Problem description: Return each line of the listing that has the word "atentado" in it.
Start of Extracted entries
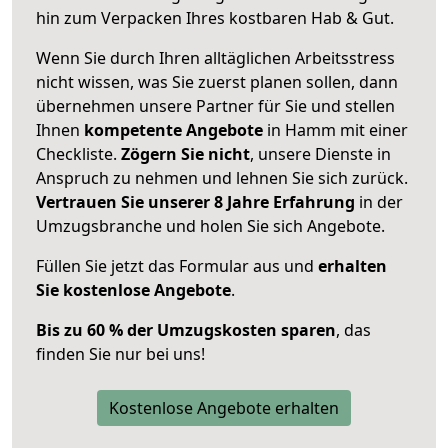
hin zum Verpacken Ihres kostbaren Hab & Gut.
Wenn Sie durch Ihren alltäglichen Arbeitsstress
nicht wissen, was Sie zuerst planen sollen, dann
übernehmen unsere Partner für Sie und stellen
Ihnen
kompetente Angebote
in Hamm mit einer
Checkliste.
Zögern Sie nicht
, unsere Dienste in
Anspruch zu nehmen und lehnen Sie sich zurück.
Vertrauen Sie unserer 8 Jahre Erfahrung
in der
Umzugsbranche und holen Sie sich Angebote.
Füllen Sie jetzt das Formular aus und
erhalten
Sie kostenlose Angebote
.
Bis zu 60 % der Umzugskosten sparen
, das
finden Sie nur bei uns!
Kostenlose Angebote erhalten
End of Extracted entries
Start of Extracted entries
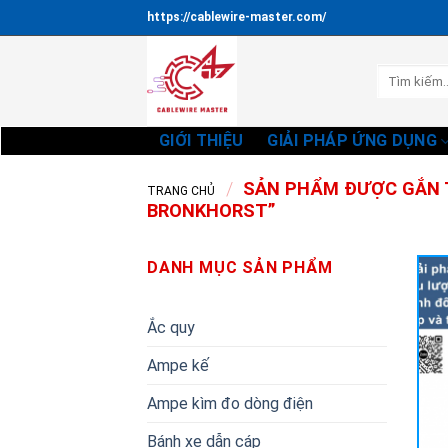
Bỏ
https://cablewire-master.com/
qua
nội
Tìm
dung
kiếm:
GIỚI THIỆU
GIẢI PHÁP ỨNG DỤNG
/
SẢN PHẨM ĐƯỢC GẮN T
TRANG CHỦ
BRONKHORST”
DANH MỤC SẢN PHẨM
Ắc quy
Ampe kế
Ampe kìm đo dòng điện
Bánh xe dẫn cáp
End of Extracted entries
Start of Extracted entries
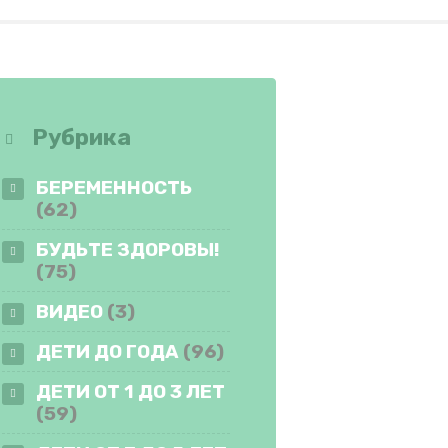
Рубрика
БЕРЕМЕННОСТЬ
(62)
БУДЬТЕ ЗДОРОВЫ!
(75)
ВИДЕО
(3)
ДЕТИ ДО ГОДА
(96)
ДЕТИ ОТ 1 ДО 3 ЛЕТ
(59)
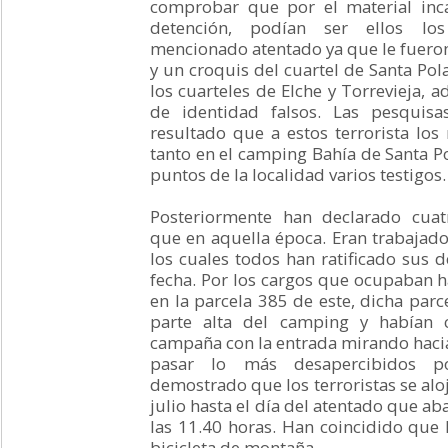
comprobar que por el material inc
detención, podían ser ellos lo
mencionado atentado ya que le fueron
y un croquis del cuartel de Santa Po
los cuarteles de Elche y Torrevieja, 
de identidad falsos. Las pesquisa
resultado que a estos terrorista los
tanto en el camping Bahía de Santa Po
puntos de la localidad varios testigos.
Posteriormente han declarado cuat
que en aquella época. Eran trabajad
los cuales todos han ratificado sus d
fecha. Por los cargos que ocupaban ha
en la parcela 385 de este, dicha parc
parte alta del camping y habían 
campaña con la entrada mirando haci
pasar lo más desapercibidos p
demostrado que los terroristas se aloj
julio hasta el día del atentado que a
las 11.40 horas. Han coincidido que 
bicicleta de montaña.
End of Extracted entries
Your response:
mencionado atentado ya que le fueron
julio hasta el día del atentado que a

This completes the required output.